(Lucas 1,26-38) LOS SUEÑOS que Dios tiene, se los propone a los hombres. Nunca nos fuerza, siempre nos invita. Siempre respeta nuestra libertad y espera que los acontecimientos alegres y difíciles de nuestra historia nos hagan madurar en el amor, nos permitan descubrir su rostro que es Misericordia.

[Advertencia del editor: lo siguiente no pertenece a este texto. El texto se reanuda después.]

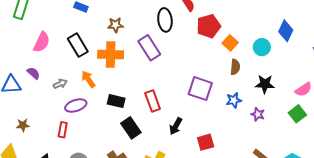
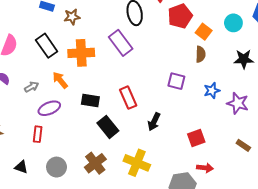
brown star: (115, 25) -> (72, 17), moved
cyan circle: (262, 47) -> (233, 23), moved
brown semicircle: (235, 67) -> (201, 54), moved
black star: (265, 84) -> (244, 59), moved
purple square: (200, 89) -> (176, 81), size x0.7
purple star: (258, 114) -> (238, 103), size x1.5
red square: (206, 142) -> (196, 138), moved

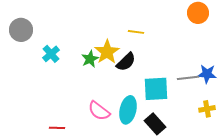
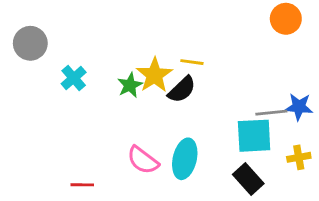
yellow line: (136, 32) -> (192, 62), moved
cyan square: (156, 89) -> (254, 136), moved
black rectangle: (155, 124) -> (248, 179), moved

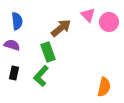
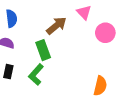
pink circle: (109, 22) -> (105, 33), moved

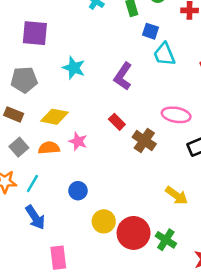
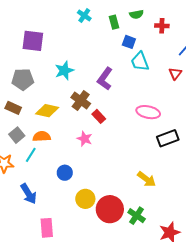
cyan star: (74, 68) -> (64, 71), turned 30
pink star: (78, 141) -> (85, 139), moved
brown cross: (144, 141) -> (81, 100), moved
cyan line: (32, 184) -> (31, 155), moved

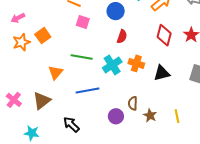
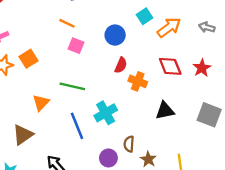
red diamond: (164, 35) -> (170, 66), turned -40
orange cross: (136, 63) -> (138, 81), moved
cyan cross: (112, 65) -> (106, 113), moved
blue line: (87, 90) -> (77, 126), turned 75

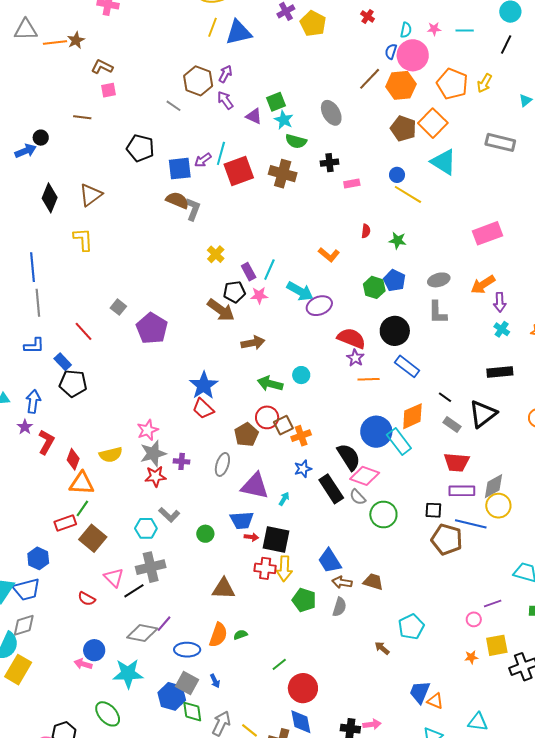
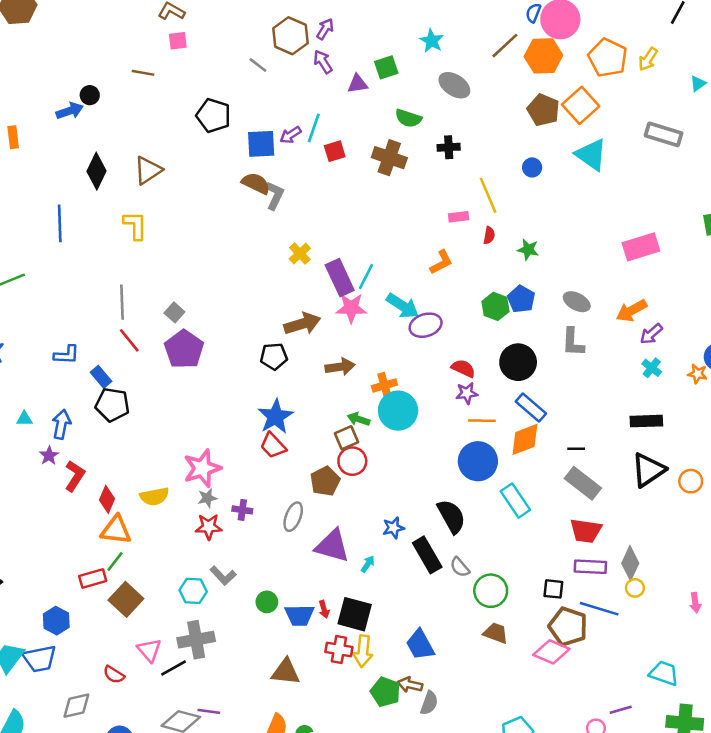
gray ellipse: (331, 113) -> (454, 85), turned -30
purple triangle: (254, 116) -> (358, 84), turned -36
cyan star: (284, 120) -> (432, 41), moved
red square: (239, 171) -> (335, 151), size x0.6
pink rectangle: (352, 184) -> (459, 217), moved
yellow line: (408, 194) -> (488, 195), moved, turned 32
orange L-shape: (329, 255) -> (441, 262), turned -70
blue line: (33, 267) -> (60, 223), moved
purple rectangle: (249, 272) -> (340, 278), size x1.6
gray ellipse: (439, 280) -> (577, 302), turned 40
black pentagon: (234, 292) -> (274, 356), moved
pink star: (259, 295) -> (351, 308), size x1.4
purple arrow: (500, 302) -> (651, 334), turned 48
gray line: (38, 303) -> (122, 302), moved
brown arrow: (221, 310) -> (302, 324), turned -56
purple pentagon: (152, 328) -> (184, 349), moved
red semicircle: (351, 338) -> (463, 368), size x0.7
purple star: (355, 358) -> (467, 393), turned 30
cyan circle: (301, 375) -> (398, 411), size x1.8
green arrow: (270, 384) -> (359, 419), size x0.7
black line: (445, 397) -> (576, 449), turned -40
black triangle: (483, 414) -> (648, 470), moved
orange diamond: (412, 416) -> (525, 439), moved
brown square: (283, 425) -> (346, 438), moved
gray rectangle: (452, 425) -> (583, 483), size x1.6
pink star: (148, 430) -> (202, 468), size x1.4
blue circle: (376, 432) -> (478, 461), moved
orange cross: (301, 436) -> (384, 385), moved
gray star: (153, 454) -> (207, 498), size x0.6
pink diamond: (365, 476) -> (551, 652), moved
gray diamond: (494, 486) -> (630, 563), turned -40
yellow circle: (498, 506) -> (635, 588), size x0.6
blue trapezoid: (242, 520) -> (299, 615), moved
red arrow: (251, 537) -> (324, 609), turned 64
brown arrow: (342, 582) -> (410, 685), moved
brown trapezoid: (373, 582) -> (496, 633), moved
purple line: (164, 624) -> (209, 711), turned 54
gray diamond: (24, 625) -> (76, 706), moved

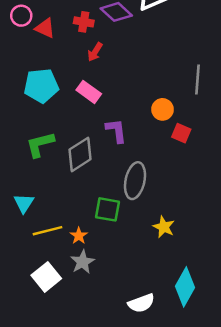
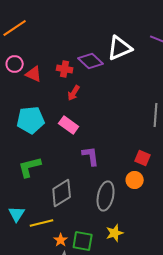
orange circle: (162, 109) -> (135, 180), moved
gray diamond: (80, 154) -> (62, 193), moved
green square: (108, 209) -> (83, 241), moved
yellow star: (164, 227) -> (115, 233), moved, turned 30
yellow line: (47, 231) -> (42, 223), moved

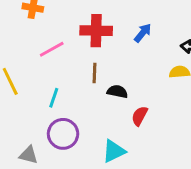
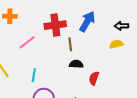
blue arrow: (143, 33) -> (87, 22), size x1.5
brown line: (95, 73) -> (70, 44), moved

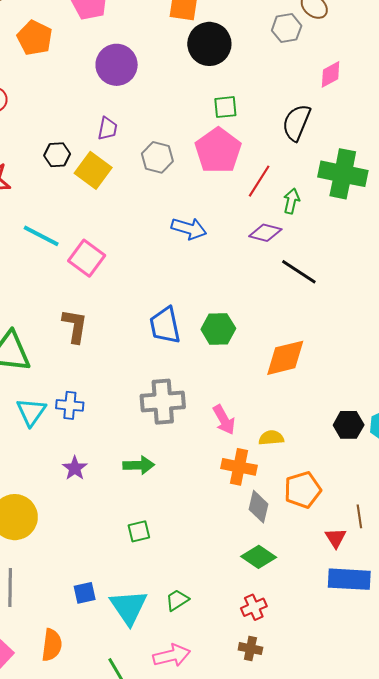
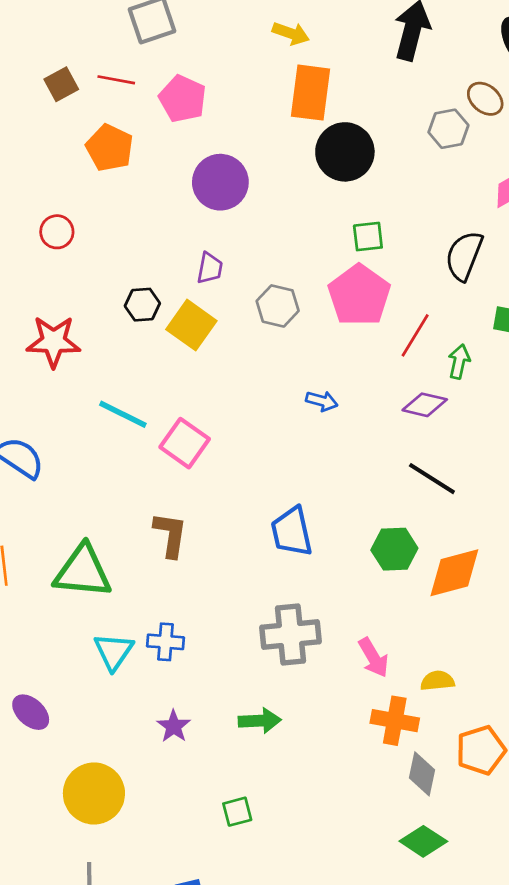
blue arrow: (189, 229) -> (322, 401), size x0.7
black line: (299, 272) -> (432, 479), moved
green hexagon: (218, 329) -> (394, 549), moved
green square: (139, 531) -> (237, 812), moved

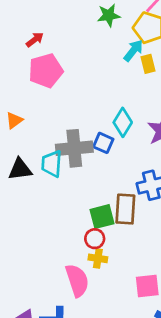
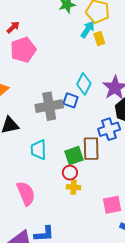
cyan trapezoid: (52, 164) -> (39, 150), moved
pink semicircle: (77, 280) -> (26, 193), moved

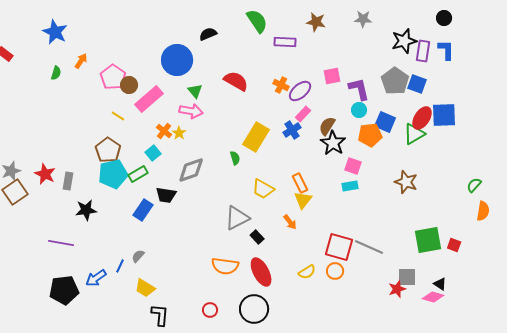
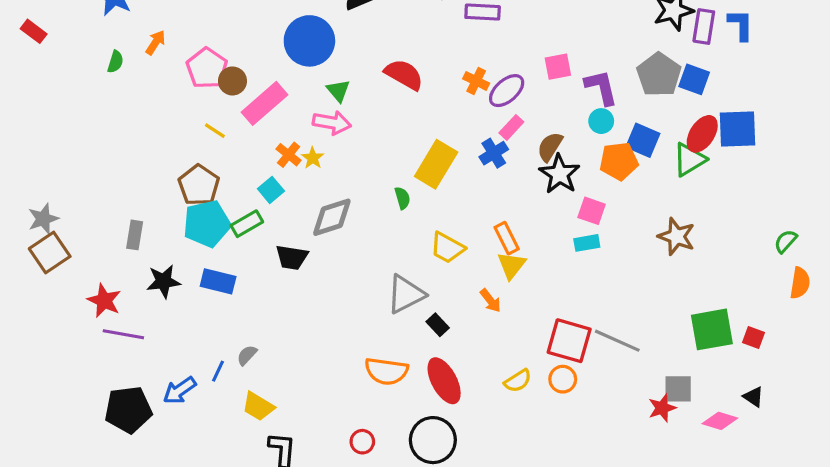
red star: (45, 174) -> (104, 301), moved
blue rectangle: (143, 210) -> (218, 281), moved, turned 70
black triangle: (440, 284) -> (753, 397), moved

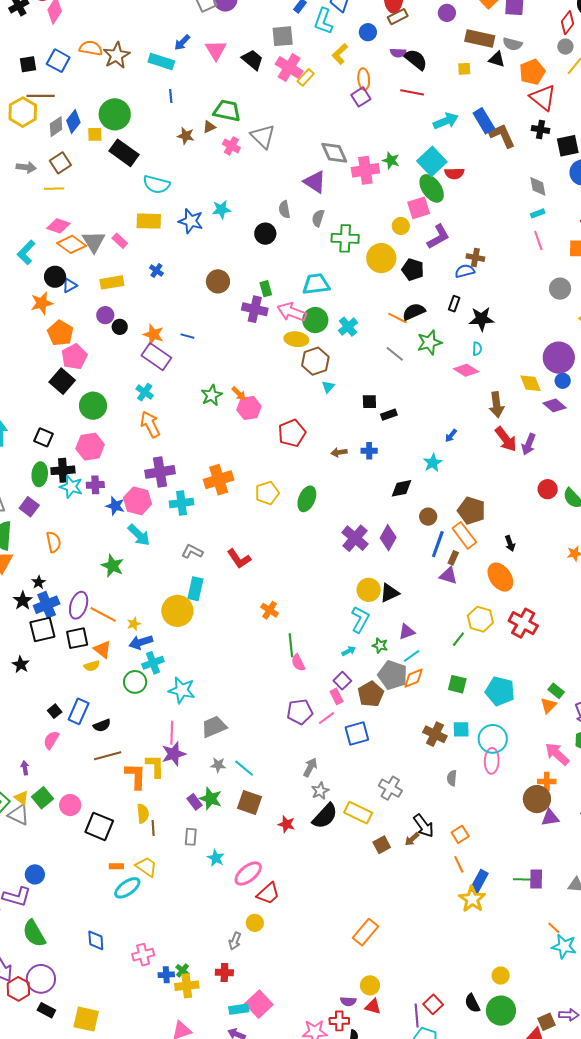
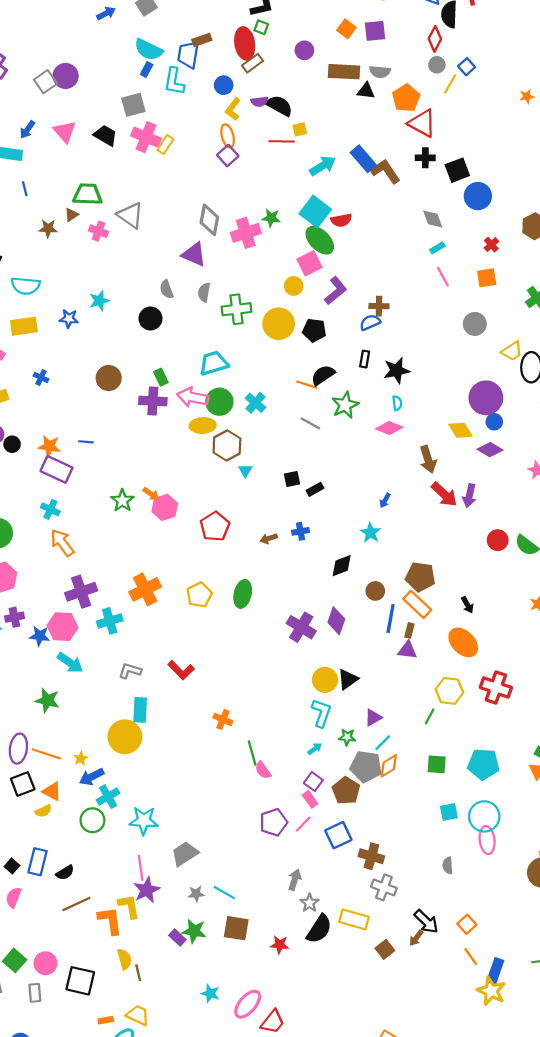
yellow L-shape: (340, 54) -> (233, 109), moved
yellow square: (464, 69) -> (300, 129), moved
gray diamond: (334, 153) -> (209, 220), turned 44
blue star: (191, 221) -> (69, 319), size x0.7
brown cross: (435, 734) -> (371, 856), moved
gray rectangle: (191, 837) -> (35, 993), moved

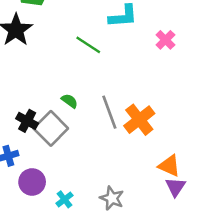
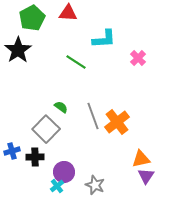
black cross: (27, 121) -> (35, 157), moved, turned -30
orange triangle: (169, 166) -> (141, 159), turned -36
purple circle: (32, 182) -> (64, 172), moved

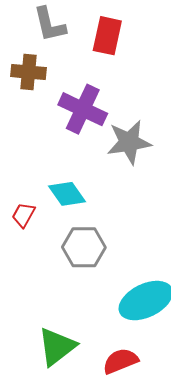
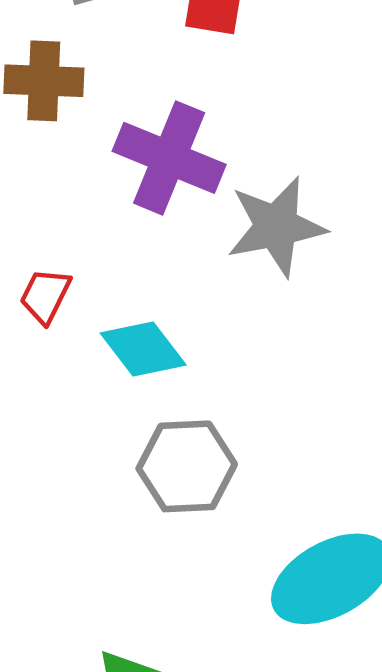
red trapezoid: (24, 215) -> (45, 296), moved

Cuando hablamos de María de Nazaret, los sacerdotes solemos alabar su humildad y sencillez. Pero en el relato de la Anunciación, cuando Dios propone a aquella débil muchacha ser la madre del salvador, y espera su respuesta afirmativa para realizarlo, quien de verdad aparece con una humildad que sobrecoge es Dios mismo. Dios había soñado con hacer de la humanidad, enfrentada y dividida, esclavizada por el pecado y la violencia, un pueblo de hermanos. Lo había pensado hacer a través de su propio Hijo hecho hombre. Y para realizar ese sueño le pide colaboración a aquella muchacha de la aldea de Nazaret; y esperó, en silencio, el silencio de María, hasta que pronunció: “Hágase en mí según tu Palabra”.
Dios hizo soñar a María de Nazaret su propio sueño. También a nosotros nos propone sus sueños de liberación y salvación del pueblo; también a nosotros nos propone su sueños de una humanidad que vive en fraternidad, donde no hay enemigos, donde todos son hermanos, donde cada persona abre su cuerpo y su espíritu a la presencia de su bondad.
Todos nosotros podemos escuchar nuestro nombre de labios del propio Dios en los acontecimientos de nuestra vida; a todos nos propondrá impulsar su Reino; a todos llenará de Vida Nueva nuestra vida; sus caminos serán sorprendentes para todos, como lo fueron para la virgen de Nazaret.